7. The method according to claim 5, characterized in that, The step of determining the heating power based on the heating start-up time, the predicted start-up time, and the shutdown time includes: The time period between the heating start-up time and the predicted start-up time is defined as the heating phase; The time period between the predicted power-on time and the predicted power-off time is defined as the temperature maintenance phase; The shutdown time is defined as the shutdown phase; Configure the corresponding heating power according to the heating stage, the temperature maintenance stage and the shutdown stage.
8. An adaptive control device for user habits of an electric stove, characterized in that, The device includes: The acquisition module is used to acquire the current behavior event sequence of the target electric furnace in the current acquisition cycle. The behavior event sequence is used to indicate the event type and set temperature under different timestamps. The event type includes power on, power off, temperature adjustment and temperature setting. The processing module is used to extract features and perform numerical transformation on the current behavior event sequence to obtain the current feature matrix; The prediction module is used to input the current feature matrix into a preset target prediction model to predict the predicted operation events of the target electric furnace in the next cycle. The operation events include: start-up time, heating duration and target temperature. The target prediction model is a KNN-based behavioral prediction model. The generation module is used to generate the operation control instruction for the electric stove in the next cycle based on the predicted operation event, the collected current environmental status and the dish heating parameters if a dish setting instruction is received.
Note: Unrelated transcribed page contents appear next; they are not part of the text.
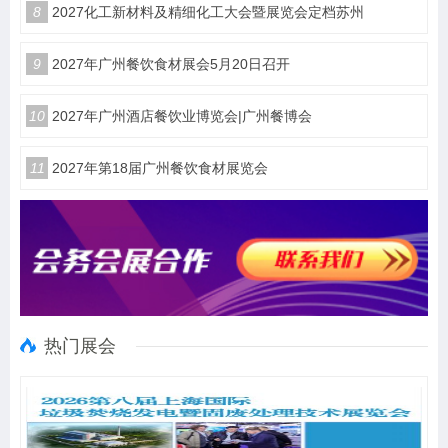
8
2027化工新材料及精细化工大会暨展览会定档苏州
9
2027年广州餐饮食材展会5月20日召开
10
2027年广州酒店餐饮业博览会|广州餐博会
11
2027年第18届广州餐饮食材展览会
热门展会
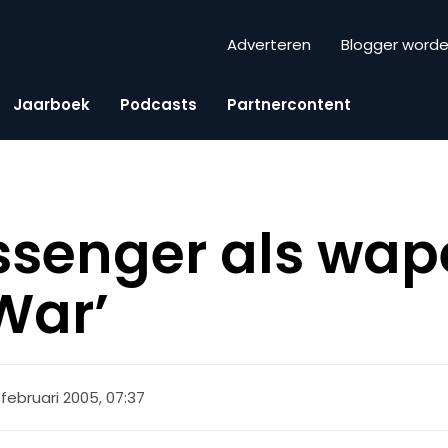
Adverteren
Blogger word
Jaarboek
Podcasts
Partnercontent
senger als wape
War’
 februari 2005, 07:37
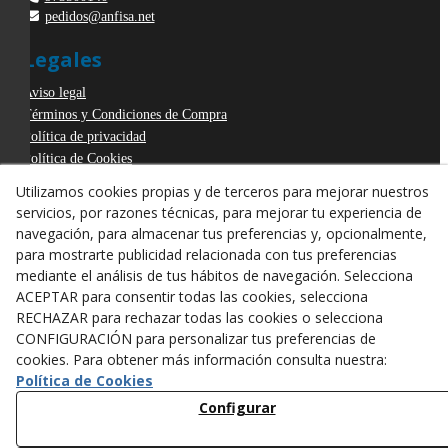
pedidos@anfisa.net
Legales
Aviso legal
Términos y Condiciones de Compra
Política de privacidad
Política de Cookies
Declaración de Accesibilidad
Utilizamos cookies propias y de terceros para mejorar nuestros
Derecho de desistimiento
servicios, por razones técnicas, para mejorar tu experiencia de
ODR
navegación, para almacenar tus preferencias y, opcionalmente,
para mostrarte publicidad relacionada con tus preferencias
mediante el análisis de tus hábitos de navegación. Selecciona
ACEPTAR para consentir todas las cookies, selecciona
RECHAZAR para rechazar todas las cookies o selecciona
CONFIGURACIÓN para personalizar tus preferencias de
cookies. Para obtener más información consulta nuestra:
Política de Cookies
Configurar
The operation control instruction includes control time, target temperature and heating power.
9. An electronic device, characterized in that, It includes a memory and a processor, wherein the memory stores a computer program, and when the computer program is executed by the processor, it implements the electric stove user habit adaptive control method according to any one of claims 1 to 7.
10. A computer-readable storage medium, characterized in that, It stores a computer program, which, when executed by a processor, implements the electric stove user habit adaptive control method according to any one of claims 1 to 7.